La historia era tan increíble que quizás por eso mucha gente la creyó. Dios, el hijo de Dios, encarnado en un vientre de una mujer concebida sin pecado original, de una manera misteriosa que hoy llamaríamos, si no fuera una ucronía, gestación subrogada, casada con un hombre José al que la historia no ha hecho justicia y al que otro José, premio Nobel de Literatura, Saramago, le convierte en personaje central de una novela, tan fabulosa e increíble como esta historia que en esas fechas conmemoramos. Pero sea como sea, que más da, bastantes años después de su pasión, muerte y resurrección algunos de entre sus seguidores (los evangelistas) deciden transcribir su testimonio. Y este testimonio ha presidido toda la historia de Occidente hasta llegar hoy aquí a estas fechas navideñas en las que se conmemora su nacimiento en Belén a donde María, su madre y José su padre putativo habían llegado para empadronarse, en una cuadra en la que el único calor era los del buey y la mula. No estuvo solo y la historia sagrada nos cuenta la visita de unos personajes, unos viajeros, unos magos elevados a la categoría de reyes, que le ofrecieron oro, incienso y mirra.

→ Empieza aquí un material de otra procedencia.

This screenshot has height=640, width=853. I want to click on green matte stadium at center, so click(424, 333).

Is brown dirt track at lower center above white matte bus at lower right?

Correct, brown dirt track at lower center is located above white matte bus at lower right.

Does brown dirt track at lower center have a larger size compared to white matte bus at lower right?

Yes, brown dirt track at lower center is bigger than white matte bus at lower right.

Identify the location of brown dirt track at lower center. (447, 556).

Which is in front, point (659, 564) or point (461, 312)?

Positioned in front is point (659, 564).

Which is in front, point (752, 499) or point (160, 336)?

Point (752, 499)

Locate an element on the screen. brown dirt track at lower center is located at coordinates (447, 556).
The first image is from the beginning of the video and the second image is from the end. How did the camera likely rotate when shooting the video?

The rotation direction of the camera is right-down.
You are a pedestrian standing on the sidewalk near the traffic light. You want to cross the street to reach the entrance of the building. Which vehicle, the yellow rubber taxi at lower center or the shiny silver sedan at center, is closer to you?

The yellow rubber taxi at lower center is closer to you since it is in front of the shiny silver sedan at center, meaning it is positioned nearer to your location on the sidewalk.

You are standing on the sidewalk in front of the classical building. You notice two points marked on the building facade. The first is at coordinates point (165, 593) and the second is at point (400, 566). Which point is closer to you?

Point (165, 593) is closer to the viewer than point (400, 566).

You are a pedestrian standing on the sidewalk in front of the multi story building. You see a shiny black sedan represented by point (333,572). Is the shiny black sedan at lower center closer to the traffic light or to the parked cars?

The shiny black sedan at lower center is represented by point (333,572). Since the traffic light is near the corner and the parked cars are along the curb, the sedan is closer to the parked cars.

Hoy celebramos su nacimiento pero fue su pasión, su muerte y su resurrección lo que hizo que hoy recordemos a aquel niño-quimera, hijo de Dios y una mujer, pues con su muerte, ya anunciada en todas las escatologías, comienza una nueva era en la que el hombre es liberado del pecado original al que su padre el Dios inmisericorde del Viejo Testamento había condenado a los primeros humanos por su empeño en comer de la fruta prohibida del árbol de la sabiduría. De intentar ser, en fin, como Dios. ¿Valió la pena tan trágico empeño? Hoy en términos geoestratégicos diríamos que, tal vez, no. Después de más de 2.000 años su mensaje nacido con vocación universal no ha llegado sino a una pequeña parte de la humanidad y, además, allí donde llegó muy pocos se lo toman en serio. Incluso otras teodiceas mucho más increíbles y desde luego menos hermosas que la que hoy conmemoramos desplazan su memoria en todo el mundo. Pero su fracaso era ya también un fracaso anunciado.

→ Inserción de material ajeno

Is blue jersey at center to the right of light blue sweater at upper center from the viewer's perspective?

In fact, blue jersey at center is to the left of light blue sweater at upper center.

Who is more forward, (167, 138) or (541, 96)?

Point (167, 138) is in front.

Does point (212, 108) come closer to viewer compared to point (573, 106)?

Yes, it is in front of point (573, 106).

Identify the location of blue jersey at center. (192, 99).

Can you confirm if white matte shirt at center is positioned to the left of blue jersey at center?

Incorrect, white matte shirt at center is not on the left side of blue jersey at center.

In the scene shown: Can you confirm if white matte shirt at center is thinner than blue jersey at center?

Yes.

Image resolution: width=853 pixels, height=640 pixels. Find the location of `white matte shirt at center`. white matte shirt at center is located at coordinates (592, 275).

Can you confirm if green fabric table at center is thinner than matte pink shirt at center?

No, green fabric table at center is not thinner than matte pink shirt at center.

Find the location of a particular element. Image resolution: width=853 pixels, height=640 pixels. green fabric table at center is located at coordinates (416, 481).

Aquel niño no vino a cambiar el mundo sino a cambiar la naturaleza humana y esto es demasiado, incluso para el hijo de Dios. Y es precisamente en este fracaso de donde reside todo su éxito, su trascendencia. Porque ¿qué otra cosa es la historia del hombre sino la historia de un fracaso anunciado? La historia de un largo camino hacia ninguna parte desde lo más profundo del origen de la vida, hasta llegar en su desvarío a creerse el hijo de Dios. Una historia fabulosa que hoy conmemoramos y que como todas las historias hermosas e increíbles nos embelesan, nos apartan por un momento de la realidad y nos hacen concebir de nuevo una cierta esperanza. Pues ¿qué otra cosa es la esperanza si no la mejor ayuda para enfrentarse a la realidad?